Un art « public », et donc un art pour tous
Tous les invités parlent de l’importance d’investir dans l’art public. Mais l’animateur fait bien de soulever la question de la popularité des œuvres, qui ne font pas l’unanimité. Les invités évitent un peu la question, nous semble-t-il, en disant qu’il n’y a jamais de consensus public en art.
Or, faudrait-il s’en remettre exclusivement aux experts pour le choix des œuvres publiques, comme le suggère Mme McCutcheon Greiche ? Cela nous semble drôlement élitiste, et même contraire au sens de l’expression « art public ».
En effet, si cet art est « public », n’est-on pas en droit de réagir lorsque l’œuvre nous déçoit, en tant que citoyens ? Lorsque nous ne voyons pas comment cette œuvre coûteuse pourrait améliorer notre qualité de vie, alors qu’elle n’éveille en nous aucune sensation de beauté ou d’élévation ?
En d’autres mots, est-il utile de dépenser des fortunes pour des œuvres inaccessibles au plus grand nombre, dans une société où l’argent manque pour les projets publics ? Dans une société démocratique, on est en droit de se poser la question.

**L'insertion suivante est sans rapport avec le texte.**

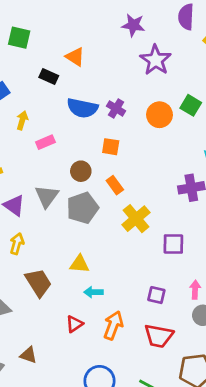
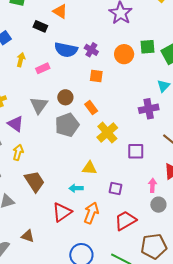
green square: (191, 105) -> (148, 47), turned -35
pink rectangle: (45, 142) -> (43, 68), moved
orange square: (111, 147) -> (96, 76), moved
gray triangle: (47, 196) -> (39, 105), moved
yellow triangle: (79, 264) -> (89, 168), moved
purple square: (156, 295) -> (115, 188), moved
red triangle: (74, 324) -> (62, 212), size x1.5
red trapezoid: (159, 336) -> (125, 221), turned 140

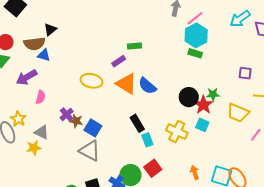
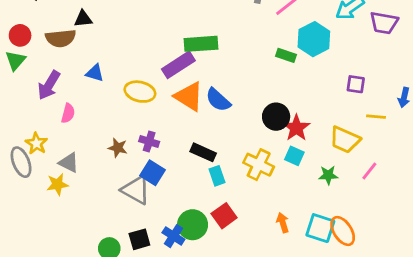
black triangle: (50, 29) -> (83, 19), turned 32
cyan hexagon: (196, 35) -> (314, 39), moved
green rectangle: (134, 46) -> (201, 44), size x1.6
blue triangle: (44, 55) -> (95, 73), moved
purple rectangle: (119, 61) -> (178, 65), size x1.6
purple arrow: (27, 77) -> (49, 85), turned -30
green star: (213, 94) -> (328, 175), moved
purple cross: (67, 114) -> (149, 141), moved, turned -32
black rectangle: (137, 123) -> (203, 152), turned -36
blue square: (93, 128) -> (153, 173), moved

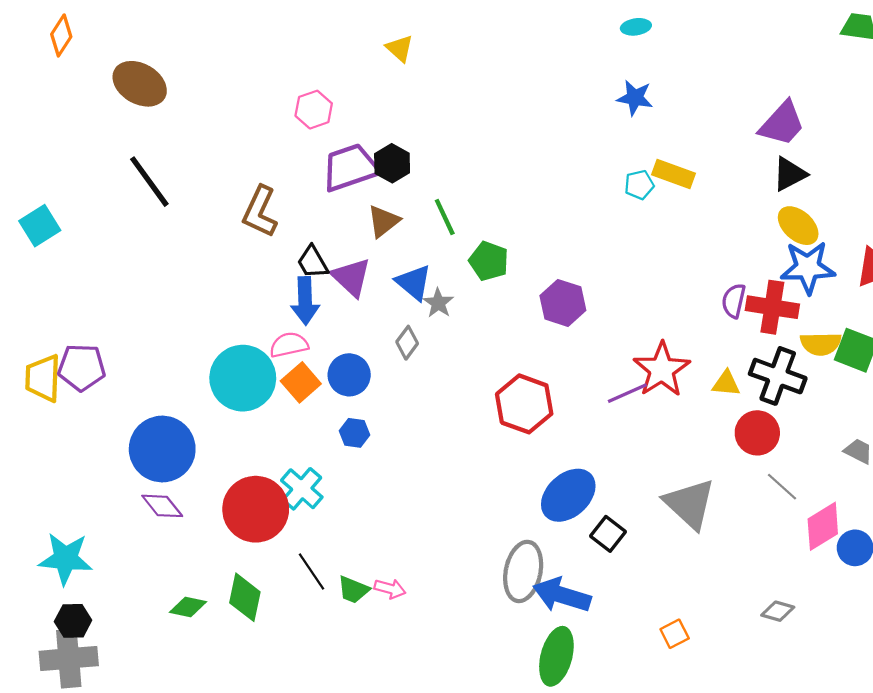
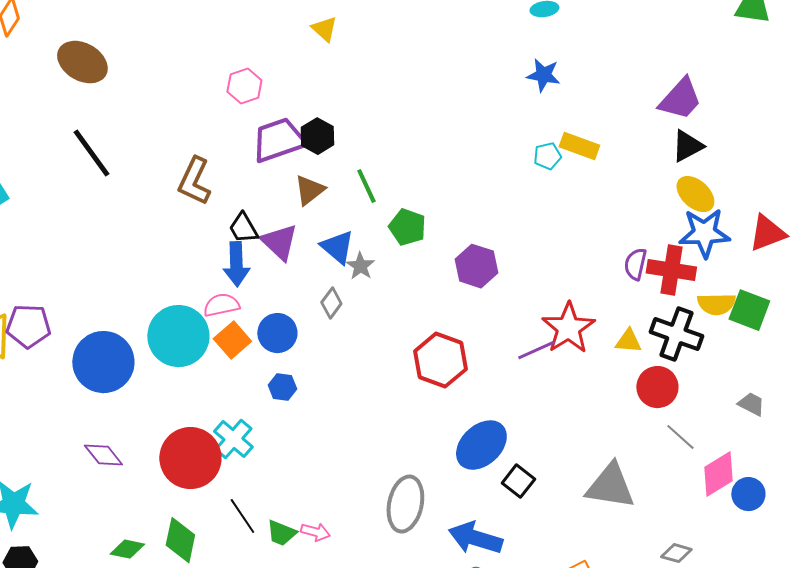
blue circle: (162, 449) -> (103, 362), moved
gray triangle: (690, 504) -> (610, 486), moved, turned -34
gray ellipse: (523, 571) -> (405, 504), moved

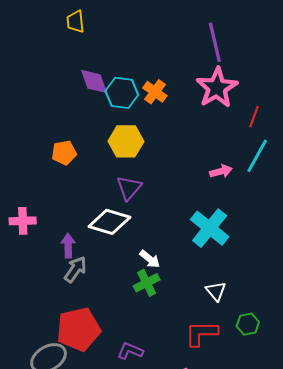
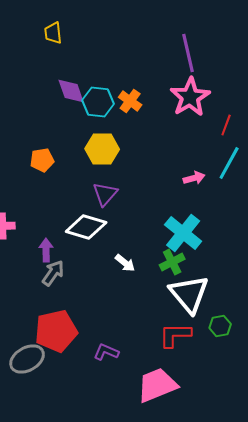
green cross: (147, 283) -> (172, 262), moved
white triangle: (216, 291) -> (189, 294), size x2.0

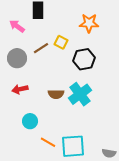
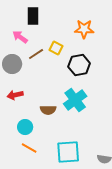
pink arrow: (17, 26) -> (20, 37), moved
brown semicircle: (56, 94) -> (48, 110), moved
orange line: (48, 142) -> (29, 148), moved

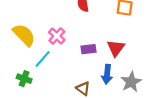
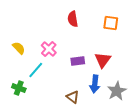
yellow semicircle: (24, 35) -> (19, 48), size x0.6

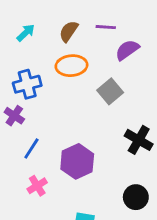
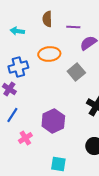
brown semicircle: (69, 31) -> (47, 19), moved, turned -35
cyan arrow: (26, 33) -> (17, 31), turned -128
blue line: (31, 149) -> (12, 115), moved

Et sans être nécessairement accusé de vouloir niveler l’art vers le bas.
Il est facile d’aimer Calder maintenant, après plusieurs décennies de mûrissement, nous dit-on. Et il est normal de ne pas aimer les œuvres contemporaines du premier coup. Or, il faudrait informer le public, nous disent poliment les invités de ce débat. En d’autres mots, il faudrait faire son éducation.
Cependant, toutes les œuvres monumentales qui occupent les lieux publics ne sont pas d’égale valeur. Et pas seulement parce qu’elles sont trop abstraites et que les citoyens manquent de culture. Nous ne souhaitons pas, non plus, revenir aux statues édifiantes d’autrefois.
Élargir le débat et la notion d’art public : pour un art plus vert
Le débat sur la place de l’art public n’est donc pas terminé. Selon nous, la réflexion pourrait même s’élargir et remettre en question l’autorité des experts à choisir ce qui est valable et ce qui ne l’est pas pour l’ensemble de la population.